Revision rhinoplasty refers to surgery on the nose after it has previously been operated on. Some surgeons will refer to any repeat surgery including ones they have previously done as a revision. Others will differentiate calling revision surgery only ones they have previously done, while secondary rhinoplasty would be ones performed by another surgeon. The number of prior rhinoplasties can vary from one to more than ten, each with varying complexity and approaches. Regardless of terminology, this type of rhinoplasty can be very challenging and complicated.

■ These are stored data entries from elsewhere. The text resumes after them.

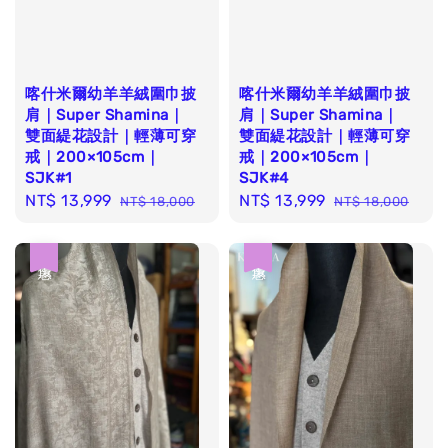
喀什米爾幼羊羊絨圍巾披
喀什米爾幼羊羊絨圍巾披
肩｜Super Shamina｜
肩｜Super Shamina｜
雙面緹花設計｜輕薄可穿
雙面緹花設計｜輕薄可穿
戒｜200×105cm｜
戒｜200×105cm｜
SJK#1
SJK#4
Sale
NT$ 13,999
Regular
Sale
NT$ 13,999
Regular
NT$ 18,000
NT$ 18,000
price
price
price
price
優惠
優惠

If you are unhappy following your initial nose reshaping surgery, schedule a visit with our Denverteam by calling (303) 839-7980 or inquiring with our contact form to see if revision rhinoplasty is right for you. At Colorado Facial Plastic Surgery, our surgeries can include minor changes to enhance aesthetics or more comprehensive reconstruction to reshape the nose.
Before and After Photos
About Revision Rhinoplasty
Revision rhinoplasty is a specialized surgical procedure aimed at correcting nasal deformities, improving the appearance of the nose, enhancing overall facial harmony, and addressing breathing difficulties resulting from prior nasal surgeries. The procedure is typically performed via an open approach. This is where incisions are made inside as well as along the columella. This allows for complete exposure of the underlying cartilages and bony framework. Improved breathing and/or cosmetic appearance are the goals of revision rhinoplasty.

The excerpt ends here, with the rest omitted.